Near-limitless energy
Hydrogen—the primary fuel—can be extracted from water, making it widely available across the planet.

Zero carbon emissions during operation
Fusion reactions do not produce greenhouse gases.

Minimal long-lived radioactive waste
Compared to traditional nuclear fission reactors, fusion produces far less hazardous waste.

High energy density
Fusion fuel releases millions of times more energy per kilogram than fossil fuels.

Because of these advantages, fusion is widely regarded as one of the most promising long-term solutions to global energy challenges.

The Hidden Challenges Behind the Record

While the 22-minute plasma milestone is impressive, fusion remains one of the most difficult engineering problems ever attempted.

Several challenges still stand in the way of commercial fusion power:

Material durability
Reactor walls must survive extreme heat and radiation without degrading.

Energy balance
Most experimental reactors still consume more energy than they produce.

Magnetic precision
Plasma must be controlled with extreme accuracy to prevent instability.

Economic feasibility
Even if fusion becomes technically possible, it must also be cost-effective.

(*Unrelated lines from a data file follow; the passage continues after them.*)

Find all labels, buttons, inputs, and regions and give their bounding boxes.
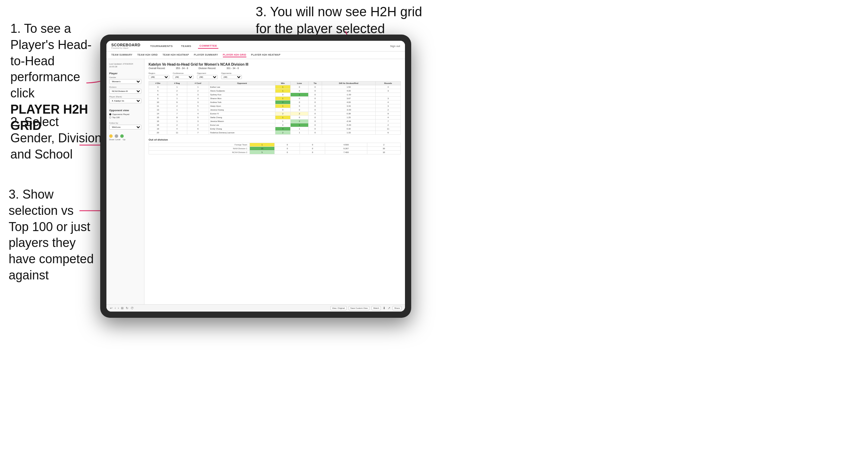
sub-nav-team-h2h-heatmap[interactable]: TEAM H2H HEATMAP: [162, 53, 189, 57]
toolbar-refresh-icon[interactable]: ↻: [126, 306, 129, 310]
filters-area: Region (All) Conference (All) Opponent (…: [149, 72, 401, 79]
top-right-instruction: 3. You will now see H2H grid for the pla…: [256, 3, 428, 38]
toolbar-forward-icon[interactable]: ›: [118, 306, 119, 310]
filter-opponents-select[interactable]: (All): [221, 75, 242, 79]
panel-gender-label: Gender: [109, 76, 141, 78]
grid-title: Katelyn Vo Head-to-Head Grid for Women's…: [149, 63, 401, 66]
table-row: 5 2 2 Alexis Sudjianto 1 0 0 4.00 3: [149, 89, 401, 93]
toolbar-clock-icon[interactable]: ⏱: [131, 306, 134, 310]
left-panel: Last Updated: 27/03/2024 16:55:38 Player…: [106, 59, 144, 304]
save-custom-btn[interactable]: Save Custom View: [349, 306, 370, 310]
filter-opponent-label: Opponent: [197, 72, 218, 74]
main-data-table: # Div # Reg # Conf Opponent Win Loss Tie…: [149, 81, 401, 135]
legend-down-label: Down: [109, 139, 114, 141]
panel-player-title: Player: [109, 72, 141, 75]
nav-committee[interactable]: COMMITTEE: [198, 44, 218, 49]
data-panel: Katelyn Vo Head-to-Head Grid for Women's…: [144, 59, 405, 304]
radio-opponents-played[interactable]: Opponents Played: [109, 113, 141, 115]
sub-nav-player-h2h-grid[interactable]: PLAYER H2H GRID: [223, 53, 246, 57]
radio-opponents-dot: [109, 113, 111, 115]
legend-up-dot: [120, 134, 124, 138]
watch-btn[interactable]: Watch: [371, 306, 381, 310]
top-right-text: 3. You will now see H2H grid for the pla…: [256, 4, 422, 36]
toolbar-undo-icon[interactable]: ↩: [110, 306, 113, 310]
th-rounds: Rounds: [376, 82, 401, 85]
nav-tournaments[interactable]: TOURNAMENTS: [149, 44, 174, 48]
th-win: Win: [275, 82, 290, 85]
panel-division-label: Division: [109, 86, 141, 88]
table-row: 18 2 2 Euna Lee 0 1 0 -5.00 2: [149, 123, 401, 127]
colour-by-select[interactable]: Win/Loss: [109, 125, 141, 130]
panel-player-rank-select[interactable]: 8. Katelyn Vo: [109, 98, 141, 103]
toolbar-share-icon[interactable]: ↗: [388, 306, 390, 310]
filter-region-select[interactable]: (All): [149, 75, 169, 79]
radio-top100-label: Top 100: [112, 116, 120, 118]
filter-opponents: Opponents: (All): [221, 72, 242, 79]
out-of-division-title: Out of division: [149, 138, 401, 141]
sub-nav-player-summary[interactable]: PLAYER SUMMARY: [194, 53, 218, 57]
logo-text: SCOREBOARD: [111, 43, 140, 47]
overall-record-label: Overall Record:: [149, 67, 166, 69]
colour-by-label: Colour by: [109, 122, 141, 124]
filter-conference-label: Conference: [173, 72, 194, 74]
out-division-row: Foreign Team 1 0 0 4.500 2: [149, 143, 401, 147]
th-div: # Div: [149, 82, 167, 85]
legend-level-dot: [115, 134, 118, 138]
record-row: Overall Record: 353 - 34 - 6 Division Re…: [149, 67, 401, 69]
radio-opponents-label: Opponents Played: [112, 113, 129, 115]
filter-opponent-select[interactable]: (All): [197, 75, 218, 79]
sub-nav-team-summary[interactable]: TEAM SUMMARY: [111, 53, 132, 57]
th-tie: Tie: [309, 82, 322, 85]
radio-top100-dot: [109, 116, 111, 118]
th-reg: # Reg: [167, 82, 187, 85]
out-division-table: Foreign Team 1 0 0 4.500 2 NAIA Division…: [149, 143, 401, 154]
table-row: 10 6 3 Andrea York 2 0 0 4.00 4: [149, 101, 401, 104]
table-row: 13 1 1 Jessica Huang 0 0 0 -3.00 2: [149, 108, 401, 112]
out-division-row: NCAA Division 2 5 0 0 7.400 10: [149, 151, 401, 154]
filter-region-label: Region: [149, 72, 169, 74]
instruction-3-show: 3. Show selection vs Top 100 or just pla…: [2, 176, 102, 294]
legend-level-label: Level: [115, 139, 120, 141]
table-row: 15 8 5 Stella Cheng 1 0 0 1.25 4: [149, 116, 401, 120]
table-row: 16 1 3 Jessica Mason 1 2 0 -0.94 7: [149, 120, 401, 123]
panel-timestamp: Last Updated: 27/03/2024 16:55:38: [109, 63, 141, 68]
sub-nav-player-h2h-heatmap[interactable]: PLAYER H2H HEATMAP: [251, 53, 281, 57]
nav-bar: SCOREBOARD Powered by clippd TOURNAMENTS…: [106, 41, 405, 51]
legend-up-label: Up: [122, 139, 126, 141]
filter-opponent: Opponent (All): [197, 72, 218, 79]
nav-teams[interactable]: TEAMS: [180, 44, 193, 48]
view-original-btn[interactable]: View: Original: [330, 306, 347, 310]
filter-conference: Conference (All): [173, 72, 194, 79]
th-conf: # Conf: [187, 82, 209, 85]
sub-nav-team-h2h-grid[interactable]: TEAM H2H GRID: [137, 53, 158, 57]
th-diff: Diff Av Strokes/Rnd: [322, 82, 376, 85]
toolbar-grid-icon[interactable]: ⊞: [121, 306, 124, 310]
toolbar-download-icon[interactable]: ⬇: [383, 306, 386, 310]
panel-gender-select[interactable]: Women's Men's: [109, 79, 141, 84]
th-opponent: Opponent: [209, 82, 275, 85]
table-row: 6 3 3 Sydney Kuo 0 1 0 -1.00: [149, 93, 401, 97]
legend-down-dot: [109, 134, 113, 138]
radio-top100[interactable]: Top 100: [109, 116, 141, 118]
share-btn[interactable]: Share: [393, 306, 402, 310]
table-row: 20 11 7 Federica Domecq Lacroze 2 1 0 1.…: [149, 131, 401, 135]
instruction-3-show-text: 3. Show selection vs Top 100 or just pla…: [9, 187, 94, 282]
legend-row: [109, 134, 141, 138]
panel-division-select[interactable]: NCAA Division III NCAA Division I NCAA D…: [109, 89, 141, 94]
sign-out-link[interactable]: Sign out: [390, 45, 400, 48]
logo-area: SCOREBOARD Powered by clippd: [111, 43, 140, 49]
panel-player-rank-label: Player (Rank): [109, 96, 141, 98]
instruction-2-text: 2. Select Gender, Division and School: [10, 115, 102, 161]
tablet-screen: SCOREBOARD Powered by clippd TOURNAMENTS…: [106, 41, 405, 312]
tablet: SCOREBOARD Powered by clippd TOURNAMENTS…: [100, 35, 411, 318]
table-row: 11 2 5 Heejo Hyun 1 0 0 3.33 3: [149, 104, 401, 108]
filter-opponents-label: Opponents:: [221, 72, 242, 74]
opponent-view-title: Opponent view: [109, 109, 141, 112]
colour-by-section: Colour by Win/Loss: [109, 122, 141, 132]
toolbar-back-icon[interactable]: ‹: [115, 306, 116, 310]
table-row: 3 1 1 Esther Lee 1 0 0 1.50 4: [149, 85, 401, 89]
th-loss: Loss: [291, 82, 309, 85]
table-row: 9 1 4 Sharon Mun 1 0 0 3.67 3: [149, 97, 401, 101]
overall-record-value: 353 - 34 - 6: [176, 67, 188, 69]
filter-conference-select[interactable]: (All): [173, 75, 194, 79]
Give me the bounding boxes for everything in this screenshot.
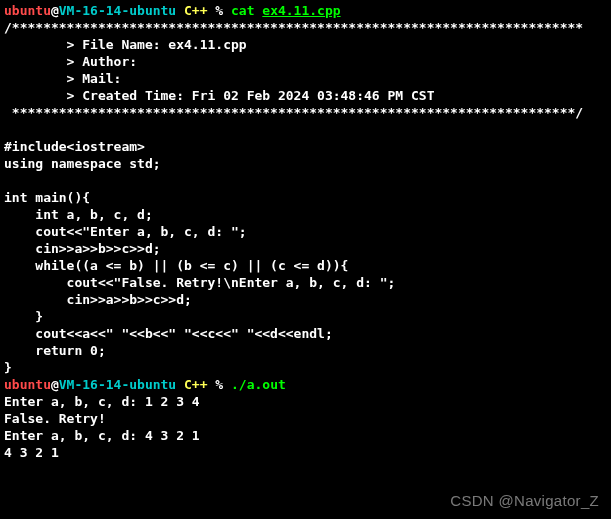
prompt-symbol: % [215,3,231,18]
code-line: } [4,359,607,376]
cwd: C++ [176,377,215,392]
command: cat [231,3,262,18]
host: VM-16-14-ubuntu [59,377,176,392]
code-line: #include<iostream> [4,138,607,155]
prompt-line-1: ubuntu@VM-16-14-ubuntu C++ % cat ex4.11.… [4,2,607,19]
code-line: using namespace std; [4,155,607,172]
code-line: } [4,308,607,325]
user: ubuntu [4,377,51,392]
program-output: False. Retry! [4,410,607,427]
code-line: cin>>a>>b>>c>>d; [4,240,607,257]
code-line: cout<<"Enter a, b, c, d: "; [4,223,607,240]
program-output: Enter a, b, c, d: 1 2 3 4 [4,393,607,410]
code-line: return 0; [4,342,607,359]
terminal-output[interactable]: ubuntu@VM-16-14-ubuntu C++ % cat ex4.11.… [4,2,607,461]
blank-line [4,172,607,189]
user: ubuntu [4,3,51,18]
prompt-symbol: % [215,377,231,392]
at: @ [51,377,59,392]
comment-top: /***************************************… [4,19,607,36]
prompt-line-2: ubuntu@VM-16-14-ubuntu C++ % ./a.out [4,376,607,393]
code-line: cin>>a>>b>>c>>d; [4,291,607,308]
code-line: cout<<a<<" "<<b<<" "<<c<<" "<<d<<endl; [4,325,607,342]
host: VM-16-14-ubuntu [59,3,176,18]
comment-bottom: ****************************************… [4,104,607,121]
comment-filename: > File Name: ex4.11.cpp [4,36,607,53]
comment-mail: > Mail: [4,70,607,87]
command: ./a.out [231,377,286,392]
code-line: int main(){ [4,189,607,206]
comment-time: > Created Time: Fri 02 Feb 2024 03:48:46… [4,87,607,104]
code-line: cout<<"False. Retry!\nEnter a, b, c, d: … [4,274,607,291]
program-output: 4 3 2 1 [4,444,607,461]
command-arg: ex4.11.cpp [262,3,340,18]
watermark: CSDN @Navigator_Z [450,492,599,509]
code-line: int a, b, c, d; [4,206,607,223]
comment-author: > Author: [4,53,607,70]
cwd: C++ [176,3,215,18]
code-line: while((a <= b) || (b <= c) || (c <= d)){ [4,257,607,274]
at: @ [51,3,59,18]
program-output: Enter a, b, c, d: 4 3 2 1 [4,427,607,444]
blank-line [4,121,607,138]
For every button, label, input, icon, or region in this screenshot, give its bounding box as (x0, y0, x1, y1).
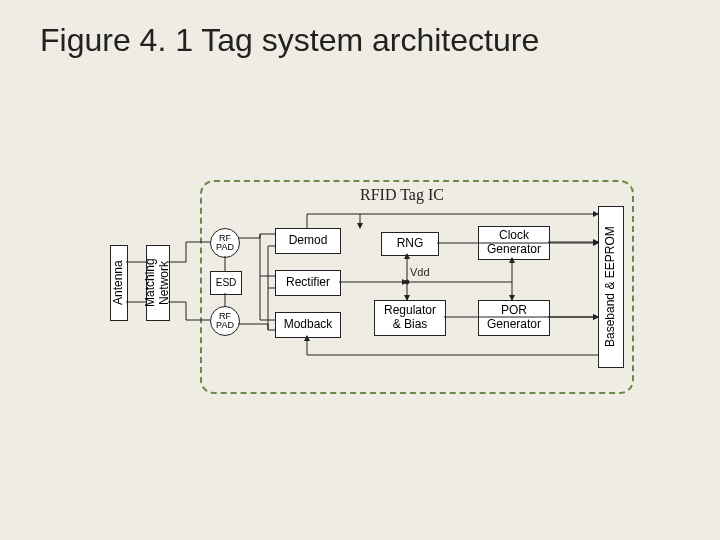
architecture-diagram: RFID Tag IC Antenna Matching Network RF … (110, 170, 646, 400)
wiring (110, 170, 646, 400)
figure-title: Figure 4. 1 Tag system architecture (40, 22, 539, 59)
slide: Figure 4. 1 Tag system architecture RFID… (0, 0, 720, 540)
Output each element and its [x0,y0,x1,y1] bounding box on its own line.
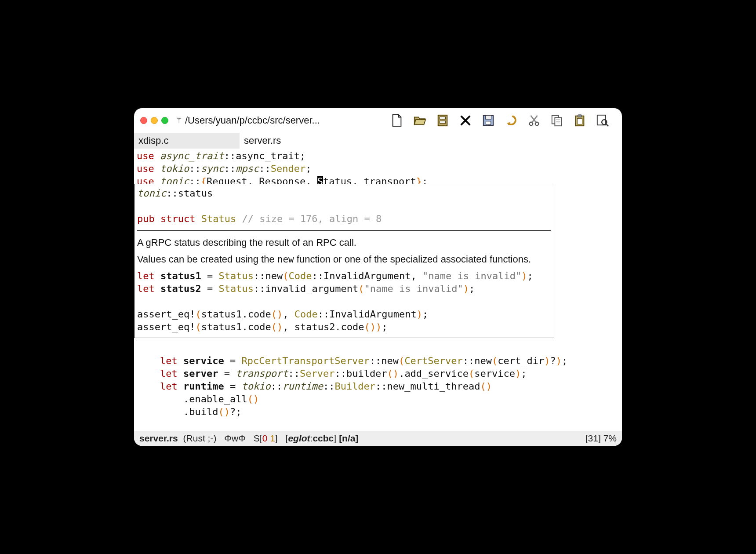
titlebar: ⚚ /Users/yuan/p/ccbc/src/server... [134,108,622,133]
modeline-na: [n/a] [339,433,358,444]
code-top: use async_trait::async_trait; use tokio:… [134,149,622,188]
popup-desc-2: Values can be created using the new func… [137,253,551,266]
svg-rect-2 [440,121,445,124]
dired-icon[interactable] [436,113,450,128]
minimize-icon[interactable] [151,117,158,124]
modeline: server.rs (Rust ;-) ΦwΦ S[0 1] [eglot:cc… [134,431,622,446]
tab-xdisp[interactable]: xdisp.c [134,133,240,149]
search-icon[interactable] [596,113,610,128]
window-title-text: /Users/yuan/p/ccbc/src/server... [185,115,320,126]
tab-label: server.rs [244,135,281,146]
modeline-mode: (Rust ;-) [183,433,217,444]
emacs-window: ⚚ /Users/yuan/p/ccbc/src/server... [134,108,622,446]
cut-icon[interactable] [527,113,541,128]
undo-icon[interactable] [504,113,518,128]
popup-breadcrumb: tonic::status pub struct Status // size … [137,187,551,225]
svg-rect-1 [440,117,445,120]
new-file-icon[interactable] [390,113,404,128]
tab-server[interactable]: server.rs [240,133,345,149]
editor-area[interactable]: use async_trait::async_trait; use tokio:… [134,149,622,431]
toolbar [390,113,616,128]
popup-desc-1: A gRPC status describing the result of a… [137,236,551,249]
open-folder-icon[interactable] [413,113,427,128]
svg-rect-12 [577,118,582,124]
modeline-flycheck: S[0 1] [254,433,278,444]
modeline-position: [31] 7% [585,433,617,444]
vc-icon: ⚚ [175,116,182,125]
svg-rect-11 [578,115,582,117]
zoom-icon[interactable] [161,117,168,124]
modeline-encoding: ΦwΦ [224,433,246,444]
svg-rect-9 [555,117,561,126]
close-icon[interactable] [140,117,147,124]
window-title: ⚚ /Users/yuan/p/ccbc/src/server... [175,115,320,126]
traffic-lights [140,117,168,124]
svg-rect-4 [485,116,491,119]
tab-bar: xdisp.c server.rs [134,133,622,149]
tab-label: xdisp.c [138,135,168,146]
svg-rect-5 [486,121,491,125]
save-icon[interactable] [481,113,495,128]
copy-icon[interactable] [550,113,564,128]
lsp-hover-popup: tonic::status pub struct Status // size … [134,184,554,338]
modeline-filename: server.rs [139,433,178,444]
popup-example: let status1 = Status::new(Code::InvalidA… [137,270,551,333]
paste-icon[interactable] [573,113,587,128]
kill-buffer-icon[interactable] [458,113,472,128]
code-below: let service = RpcCertTransportServer::ne… [134,354,622,418]
modeline-eglot: [eglot:ccbc] [286,433,337,444]
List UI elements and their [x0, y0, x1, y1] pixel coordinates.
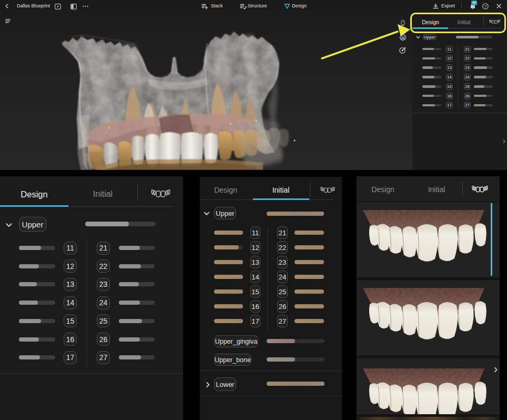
svg-text:?: ? — [484, 4, 486, 9]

These obstacles explain why fusion research has progressed slowly—but steadily—over the past half-century.

What Comes Next in Fusion Research

The next phase of fusion research is focused on achieving longer plasma durations at higher temperatures while maintaining stable conditions.

Scientists aim to move from minutes to hours, and eventually to continuous operation—similar to how real power plants function.

Large-scale projects like ITER and upcoming demonstration reactors will attempt to:

  • Sustain burning plasma
  • Achieve consistent net energy gain
  • Demonstrate reliable electricity generation

If these milestones are achieved, fusion power could move from experimental science to commercial reality within the coming decades.

The Quiet Revolution Happening Inside Tokamaks

Fusion research rarely makes daily headlines, yet it represents one of the most transformative technological races of our time.

The jump from seconds to minutes of plasma stability may seem incremental, but it mirrors the early history of aviation—when each additional second in the air signaled a future where flight would become routine.

Today’s fusion experiments are still experimental, still imperfect, and still expensive. But they are steadily advancing toward something once thought impossible: a controllable star on Earth.

The 1,337-second plasma record is not the final destination. It is another carefully measured step along a path that began decades ago—and may one day redefine how humanity powers its world.